Built on 02-telephony-and-audio-integration.md. This chapter turns forked frames into transcripts and decides turn boundaries. Endpointing here is the same turn-detection pressure that barge-in (chapter 02) opened and that orchestration (chapter 04) spends from the turn budget. The partial vs final transcript tradeoff named in the overview lands here.
Note: the voice-agents module covers acoustic models, CTC/attention decoders, and beam search in depth. This chapter assumes that and focuses on the contact-center seam: streaming transcription over a lossy phone channel, the interim-vs-final tradeoff, endpointing/turn detection, diarization, and the accent/noise robustness the billing line actually needs.

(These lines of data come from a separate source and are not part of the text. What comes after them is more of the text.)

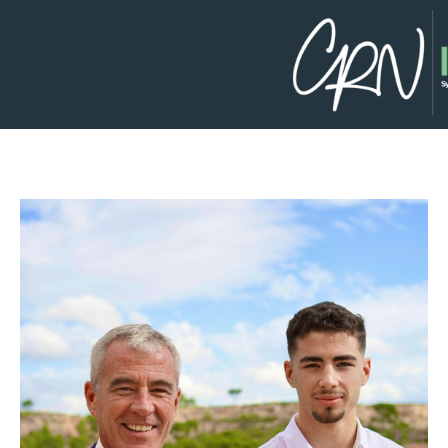
MON ESPACE PERSONNEL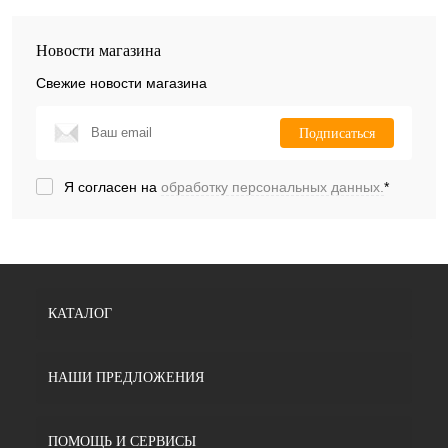
Новости магазина
Свежие новости магазина
Подписаться
Я согласен на
обработку персональных данных.
*
КАТАЛОГ
НАШИ ПРЕДЛОЖЕНИЯ
ПОМОЩЬ И СЕРВИСЫ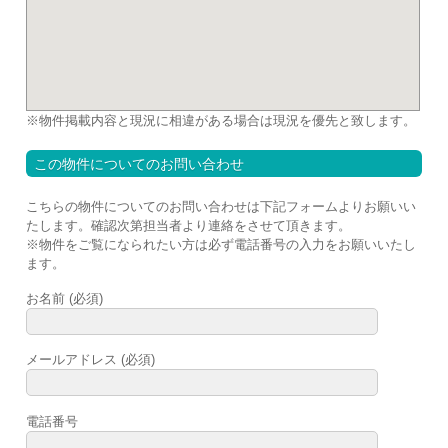
※物件掲載内容と現況に相違がある場合は現況を優先と致します。
この物件についてのお問い合わせ
こちらの物件についてのお問い合わせは下記フォームよりお願いい
たします。確認次第担当者より連絡をさせて頂きます。
※
物件をご覧になられたい方は必ず電話番号の入力をお願いいたし
ます。
お名前 (必須)
メールアドレス (必須)
電話番号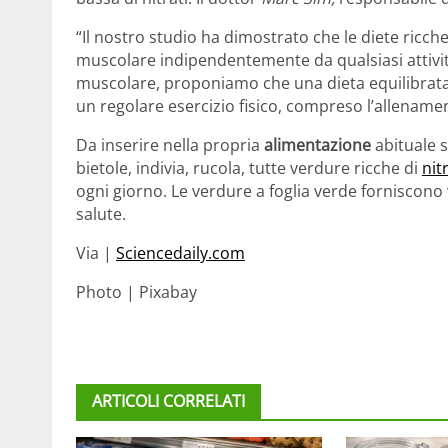
“Il nostro studio ha dimostrato che le diete ricche
muscolare indipendentemente da qualsiasi attività 
muscolare, proponiamo che una dieta equilibrata 
un regolare esercizio fisico, compreso l’allenamento
Da inserire nella propria
alimentazione
abituale 
bietole, indivia, rucola, tutte verdure ricche di
nit
ogni giorno. Le verdure a foglia verde forniscono 
salute.
Via |
Sciencedaily.com
Photo | Pixabay
ARTICOLI CORRELATI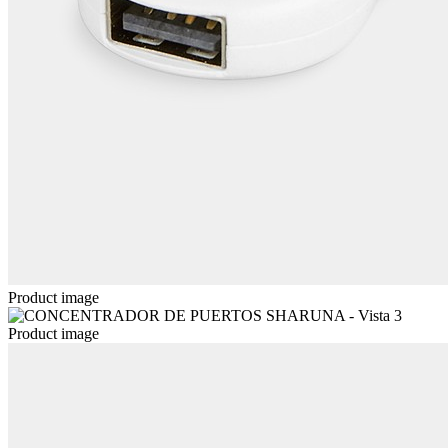
Product image
Product image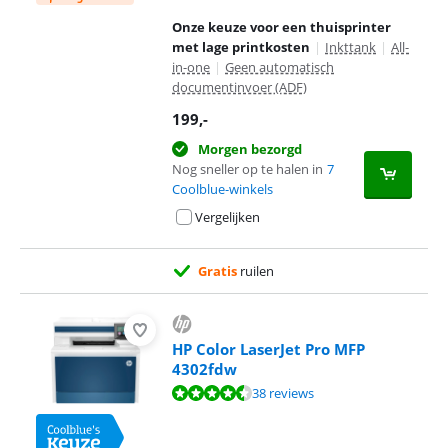
Onze keuze voor een thuisprinter
met lage printkosten
|
Inkttank
|
All-
in-one
|
Geen automatisch
documentinvoer (ADF)
199
,-
Morgen bezorgd
Nog sneller op te halen in
7
Coolblue-winkels
Vergelijken
Gratis
ruilen
HP Color LaserJet Pro MFP
4302fdw
Beoordeling is 8,7 van de 10, gebaseerd op 38 reviews.
38 reviews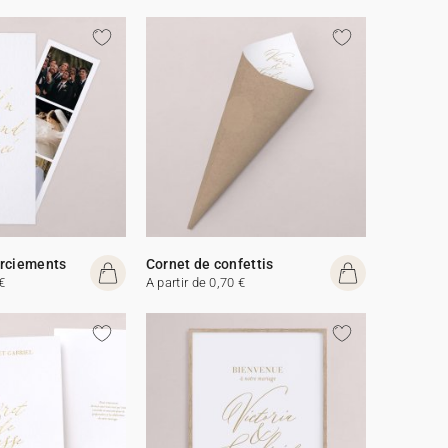
erciements
Cornet de confettis
€
A partir de 0,70 €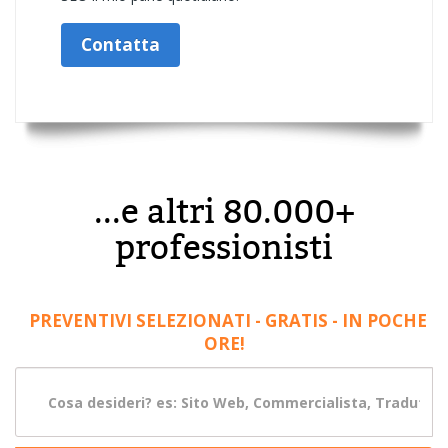
Contatta
...e altri 80.000+
professionisti
PREVENTIVI SELEZIONATI - GRATIS - IN POCHE
ORE!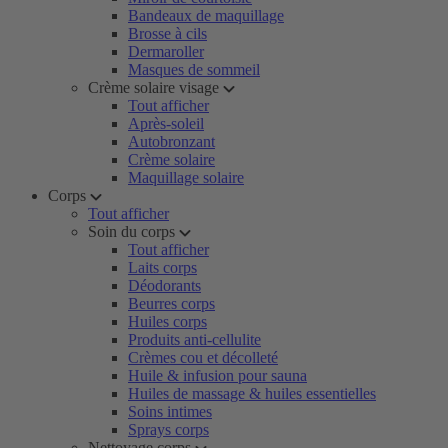
Bandeaux de maquillage
Brosse à cils
Dermaroller
Masques de sommeil
Crème solaire visage
Tout afficher
Après-soleil
Autobronzant
Crème solaire
Maquillage solaire
Corps
Tout afficher
Soin du corps
Tout afficher
Laits corps
Déodorants
Beurres corps
Huiles corps
Produits anti-cellulite
Crèmes cou et décolleté
Huile & infusion pour sauna
Huiles de massage & huiles essentielles
Soins intimes
Sprays corps
Nettoyage corps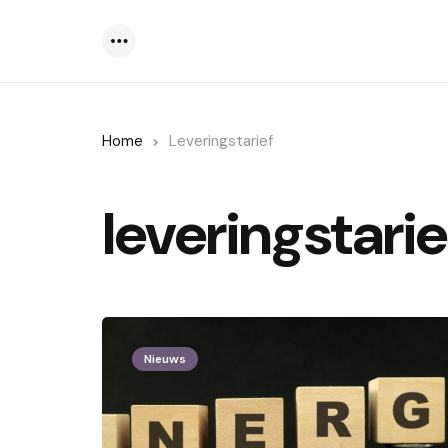
Menu
Home
Leveringstarief
leveringstarie
Nieuws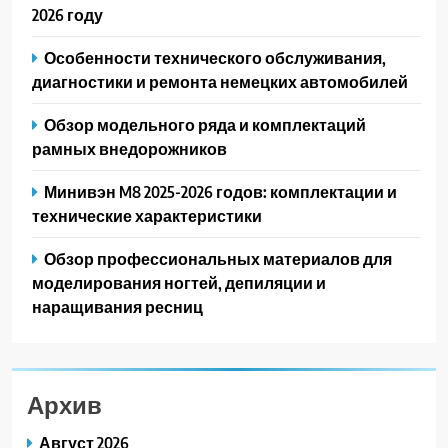
2026 году
Особенности технического обслуживания,
диагностики и ремонта немецких автомобилей
Обзор модельного ряда и комплектаций
рамных внедорожников
Минивэн M8 2025-2026 годов: комплектации и
технические характеристики
Обзор профессиональных материалов для
моделирования ногтей, депиляции и
наращивания ресниц
Архив
Август 2026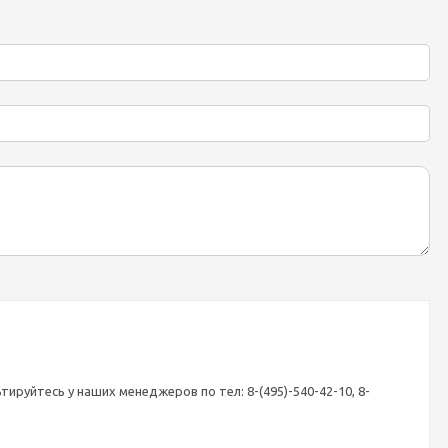
ируйтесь у наших менеджеров по тел: 8-(495)-540-42-10, 8-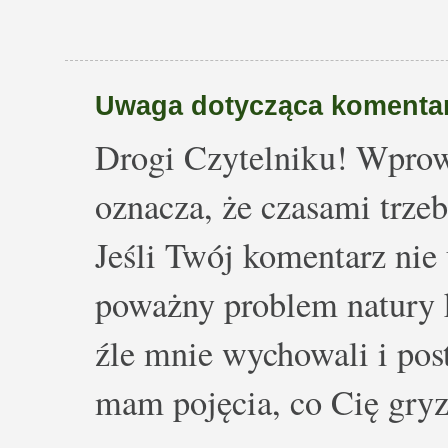
Uwaga dotycząca komentar
Drogi Czytelniku! Wprow
oznacza, że czasami trze
Jeśli Twój komentarz nie 
poważny problem natury k
źle mnie wychowali i post
mam pojęcia, co Cię gryz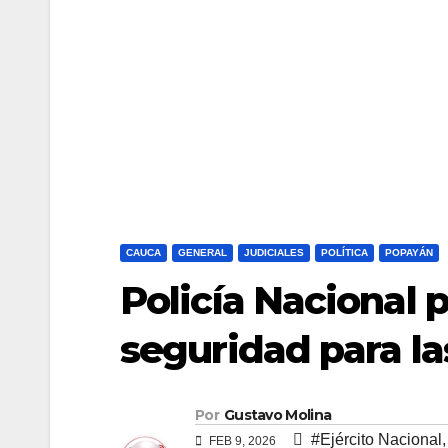
CAUCA
GENERAL
JUDICIALES
POLÍTICA
POPAYÁN
Policía Nacional 
seguridad para la
Por
Gustavo Molina
#Ejército Nacional
FEB 9, 2026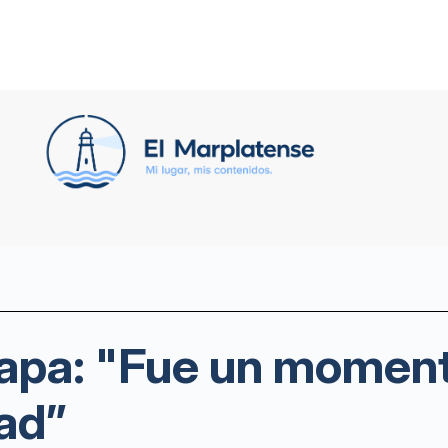
Papa: "Fue un momen
dad”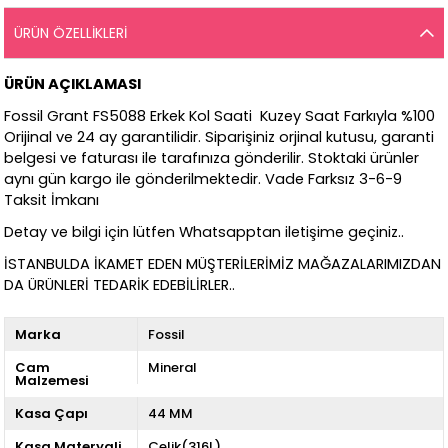
ÜRÜN ÖZELLIKLERI
ÜRÜN AÇIKLAMASI
Fossil Grant FS5088 Erkek Kol Saati Kuzey Saat Farkıyla %100
Orijinal ve 24 ay garantilidir. Siparişiniz orjinal kutusu, garanti
belgesi ve faturası ile tarafınıza gönderilir. Stoktaki ürünler
aynı gün kargo ile gönderilmektedir. Vade Farksız 3-6-9
Taksit İmkanı
Detay ve bilgi için lütfen Whatsapptan iletişime geçiniz..
İSTANBULDA İKAMET EDEN MÜŞTERİLERİMİZ MAĞAZALARIMIZDAN
DA ÜRÜNLERİ TEDARİK EDEBİLİRLER..
Marka
Fossil
Cam
Mineral
Malzemesi
Kasa Çapı
44 MM
Kasa Materyali
Çelik(316L)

What the media layer handed us, and what it cannot tell us¶
Chapter 02 got 20 ms μ-law frames to the model during the turn, not after it, and warned that the channel drops frames and mangles digits. That solved delivery. It said nothing about understanding. A stream of frames is just energy over time. The bot still needs two things from it: the words ("what's my balance"), and the boundary ("the caller has finished their turn, my turn now").
The first is transcription. The second is endpointing — and it is the one that quietly decides whether the bot feels human. A perfect transcript that arrives 900 ms after the caller stopped feels robotic. A fast transcript that the bot acts on before the caller finished their sentence cuts them off. Both are failures, and both are decided here, before the LLM has seen a single word.
By the end you can name the difference between an interim and a final transcript, why acting on the wrong one breaks the call, how endpointing decides the caller is done rather than just pausing, why two speakers on one channel need diarization, and why phone accents and background noise are correctness problems on the highest-stakes tokens.
What this file solves¶
A bot can transcribe a clean studio recording perfectly and still mishear "4417" as "417" on a phone, or cut a caller off the moment they breathe, or transcribe the bot's own voice as caller speech. This file shows how streaming ASR emits unstable interim transcripts and stable finals, how endpointing detects end-of-turn from silence and meaning, how diarization separates caller from agent on a mixed channel, and how to confirm high-stakes tokens — so the bot takes its turn at the right moment with the right words.
Why "did they stop talking" is the wrong question¶
The naive view of turn-taking: the caller is talking when there's audio energy, and done when it goes quiet. Detect 300 ms of silence, declare the turn over, send the transcript to the LLM. A voice-activity detector (VAD) gives you exactly this for almost no cost.
It works on a demo where people speak in clean, complete sentences. It falls apart on a real billing call, because humans pause inside a turn constantly. "My account number is four... four... one... seven" has three silences longer than 300 ms, none of which mean "I'm done." Trust silence alone and the bot interrupts after the first "four," asks "is that your whole number?", and the caller — who was mid-thought — is now furious. The opposite tuning (wait 1500 ms to be safe) adds 1.5 seconds of dead air to every turn, and the bot feels slow and dim.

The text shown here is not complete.